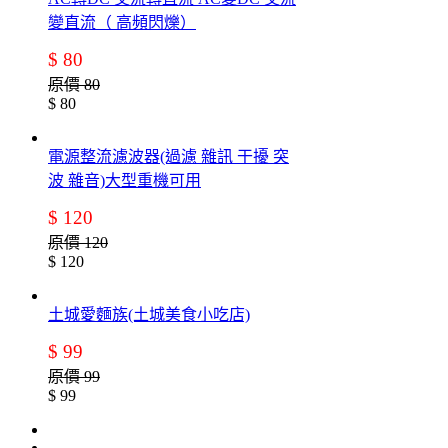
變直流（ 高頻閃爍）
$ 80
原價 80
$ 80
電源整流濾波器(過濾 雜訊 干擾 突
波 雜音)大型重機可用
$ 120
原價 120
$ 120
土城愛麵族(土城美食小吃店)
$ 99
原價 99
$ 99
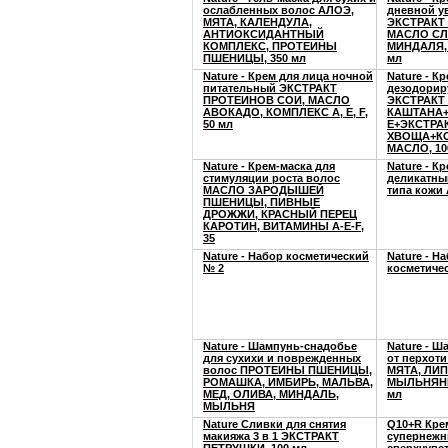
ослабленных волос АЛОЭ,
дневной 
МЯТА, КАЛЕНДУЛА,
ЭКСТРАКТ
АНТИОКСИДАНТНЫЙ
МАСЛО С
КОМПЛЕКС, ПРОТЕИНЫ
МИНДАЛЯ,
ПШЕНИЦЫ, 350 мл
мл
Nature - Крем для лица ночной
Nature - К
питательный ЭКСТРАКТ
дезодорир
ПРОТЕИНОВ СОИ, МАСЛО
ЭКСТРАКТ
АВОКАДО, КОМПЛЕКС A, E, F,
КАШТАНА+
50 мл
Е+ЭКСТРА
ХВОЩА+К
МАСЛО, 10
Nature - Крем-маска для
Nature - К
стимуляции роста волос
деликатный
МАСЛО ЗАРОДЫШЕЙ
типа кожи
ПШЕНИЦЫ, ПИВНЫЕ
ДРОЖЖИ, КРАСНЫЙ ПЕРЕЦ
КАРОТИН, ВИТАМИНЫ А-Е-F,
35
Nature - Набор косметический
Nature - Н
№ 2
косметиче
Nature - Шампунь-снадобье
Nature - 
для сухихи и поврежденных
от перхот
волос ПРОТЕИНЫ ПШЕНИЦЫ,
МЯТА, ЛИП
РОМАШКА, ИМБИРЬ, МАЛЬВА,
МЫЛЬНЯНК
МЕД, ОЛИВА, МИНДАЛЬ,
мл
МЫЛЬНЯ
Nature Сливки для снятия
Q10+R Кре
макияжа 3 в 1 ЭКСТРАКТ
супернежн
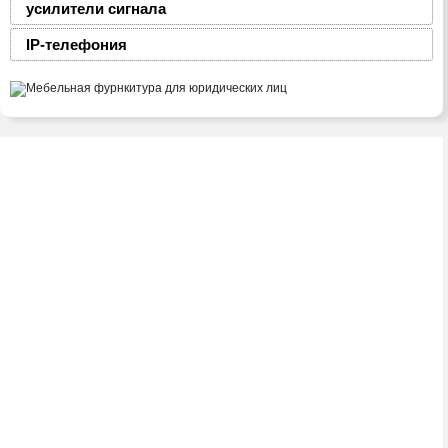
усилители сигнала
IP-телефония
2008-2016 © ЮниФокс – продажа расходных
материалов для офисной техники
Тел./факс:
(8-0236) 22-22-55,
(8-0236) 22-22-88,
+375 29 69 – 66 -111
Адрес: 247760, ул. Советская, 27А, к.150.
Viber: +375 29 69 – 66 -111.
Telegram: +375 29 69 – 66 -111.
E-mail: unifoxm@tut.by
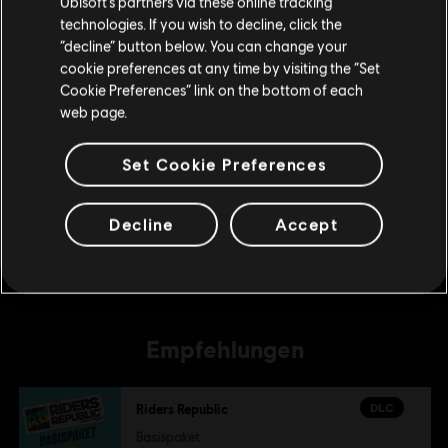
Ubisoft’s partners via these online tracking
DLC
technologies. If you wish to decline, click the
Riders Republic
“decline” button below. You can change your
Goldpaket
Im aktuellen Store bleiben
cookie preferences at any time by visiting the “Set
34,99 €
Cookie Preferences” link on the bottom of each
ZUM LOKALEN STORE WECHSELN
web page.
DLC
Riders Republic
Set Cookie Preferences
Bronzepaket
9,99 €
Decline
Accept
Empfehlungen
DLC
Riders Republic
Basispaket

------------

__Exercise details__.
The expected response is every line of the material, written out exactly, with the images removed.

__Result of this task__.
變直流（ 高頻閃爍）
$ 80
原價 80
$ 80
電源整流濾波器(過濾 雜訊 干擾 突
波 雜音)大型重機可用
$ 120
原價 120
$ 120
土城愛麵族(土城美食小吃店)
$ 99
原價 99
$ 99
ослабленных волос АЛОЭ,
дневной 
МЯТА, КАЛЕНДУЛА,
ЭКСТРАКТ
АНТИОКСИДАНТНЫЙ
МАСЛО С
КОМПЛЕКС, ПРОТЕИНЫ
МИНДАЛЯ,
ПШЕНИЦЫ, 350 мл
мл
Nature - Крем для лица ночной
Nature - К
питательный ЭКСТРАКТ
дезодорир
ПРОТЕИНОВ СОИ, МАСЛО
ЭКСТРАКТ
АВОКАДО, КОМПЛЕКС A, E, F,
КАШТАНА+
50 мл
Е+ЭКСТРА
ХВОЩА+К
МАСЛО, 10
Nature - Крем-маска для
Nature - К
стимуляции роста волос
деликатный
МАСЛО ЗАРОДЫШЕЙ
типа кожи
ПШЕНИЦЫ, ПИВНЫЕ
ДРОЖЖИ, КРАСНЫЙ ПЕРЕЦ
КАРОТИН, ВИТАМИНЫ А-Е-F,
35
Nature - Набор косметический
Nature - Н
№ 2
косметиче
Nature - Шампунь-снадобье
Nature - 
для сухихи и поврежденных
от перхот
волос ПРОТЕИНЫ ПШЕНИЦЫ,
МЯТА, ЛИП
РОМАШКА, ИМБИРЬ, МАЛЬВА,
МЫЛЬНЯНК
МЕД, ОЛИВА, МИНДАЛЬ,
мл
МЫЛЬНЯ
Nature Сливки для снятия
Q10+R Кре
макияжа 3 в 1 ЭКСТРАКТ
супернежн
усилители сигнала
IP-телефония
2008-2016 © ЮниФокс – продажа расходных
материалов для офисной техники
Тел./факс:
(8-0236) 22-22-55,
(8-0236) 22-22-88,
+375 29 69 – 66 -111
Адрес: 247760, ул. Советская, 27А, к.150.
Viber: +375 29 69 – 66 -111.
Telegram: +375 29 69 – 66 -111.
E-mail: unifoxm@tut.by
Ubisoft’s partners via these online tracking
DLC
technologies. If you wish to decline, click the
Riders Republic
“decline” button below. You can change your
Goldpaket
Im aktuellen Store bleiben
cookie preferences at any time by visiting the “Set
34,99 €
Cookie Preferences” link on the bottom of each
ZUM LOKALEN STORE WECHSELN
web page.
DLC
Riders Republic
Set Cookie Preferences
Bronzepaket
9,99 €
Decline
Accept
Empfehlungen
DLC
Riders Republic
Basispaket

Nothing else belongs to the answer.